To strengthen investment in securitisations, Solvency II was adjusted as follows:

  • The tiering model has been replaced by the approach of simple, transparent and standardised (STS) securitisations from the Securitisation Regulation EUSR
  • The categories are now as follows: senior STS, non-Senior STS, non-STS and re-securitisations
  • The requirements of whether a securitisation qualifies as a specific STS are defined in the CRR (Capital Requirements Regulation under Basel III). This includes external analyses by a rating agency.
  • As one of the major impacts, for STS capital charges are significantly lower than before the amendment, however, compared to other asset classes such as bonds, loans, and covered bonds, the capital charges are still significantly higher i.e. 4,5% for covered bonds vs. 17% for STS non-senior (AAA rating)
  • The changes didn’t show the expected impact on the investment behaviour of insurance as several different market studies have shown i.e. EIOPA

As there are currently reviews for Solvency II in the EU and UK, market participants are calling for changes in the treatment of securitisations under Solvency II.

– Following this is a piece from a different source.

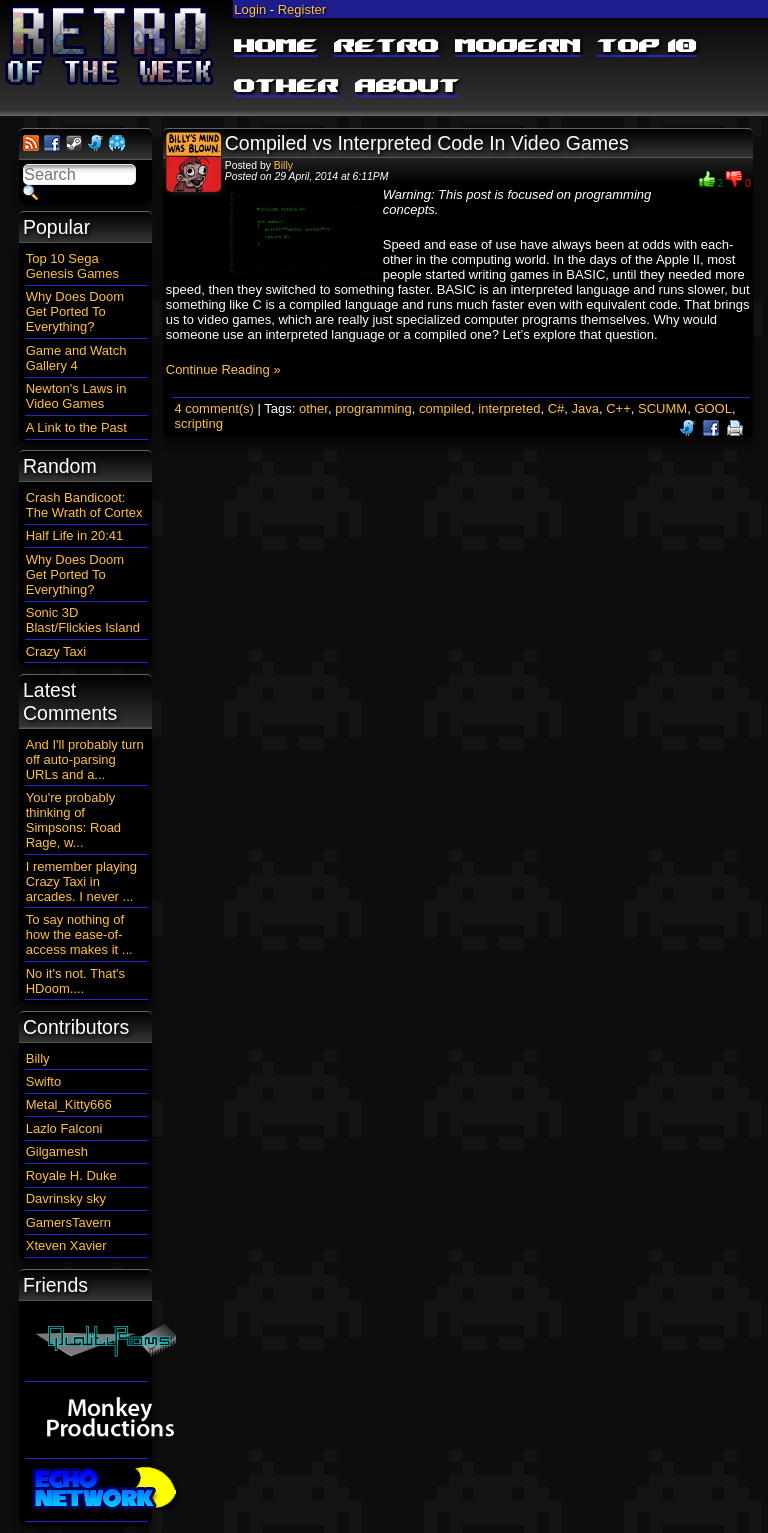  What do you see at coordinates (69, 1104) in the screenshot?
I see `Metal_Kitty666` at bounding box center [69, 1104].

While in the UK, easements for the treatment of securitisations are very likely to come into force, the European Authorities do not see an urgent need for further adaptions.

The HM Treasury and PRA have proposed the following:

  • a substantial reduction in the risk margin by around 65% for long-term life insurance business and 30% for general insurance business
  • a more sensitive treatment of credit risk in the matching adjustment portfolio
  • allowing for the inclusion of assets with ‘highly predictable’ cash flows in matching portfolios. This could motivate UK insurers to strengthen their investments in securitisations.
  • removing the disproportionately severe treatment of assets in matching adjustment portfolios with ratings below BBB
  • introducing greater flexibility in the treatment of matching adjustment applications and breaches

PRA published a first draft of the UK Solvency II matching adjustments in September 2023 (https://www.bankofengland.co.uk/-/media/boe/files/prudential-regulation/consultation-paper/2023/september/cp1923.pdf). It is planned that the final policy will be published during Q2 2024 with an effective date of 30 June 2024, with all other changes relating to the Solvency II review taking effect on 31 December 2024. This implementation timeline means that firms can already take advantage of the matching adjustments before 31 December 2024.

In the EU, in 2022, EIOPA conducted a detailed study on the securitisation market under the Solvency II regime (EIOPA(2022)0026630). EIOPA’s main conclusion on the existing framework is as follows:

“Overall EIOPA considers that the current framework is fit for purpose. At this stage, the evidence is not sufficient to justify a change in the calibration for securitisations which meet the STS criteria.“

However, market participants from the securitisation industry are calling for action to adopt new measures in the upcoming Solvency II changes. The first draft of the new Solvency II regulation has not been published so far. In parallel the policy-making process for Basel IV including CRR III is ongoing. Basel IV is planned to come into force on 1st January 2025. As part of the ongoing discussions, facilities for the treatment of STS securitisation are expected (i.e. lowering of p-factor, output-floor etc.) to be part of the new regulation. As a result, market participants are claiming that it would only make sense to align both policies in terms of lowering capital requirements for STS securitisation.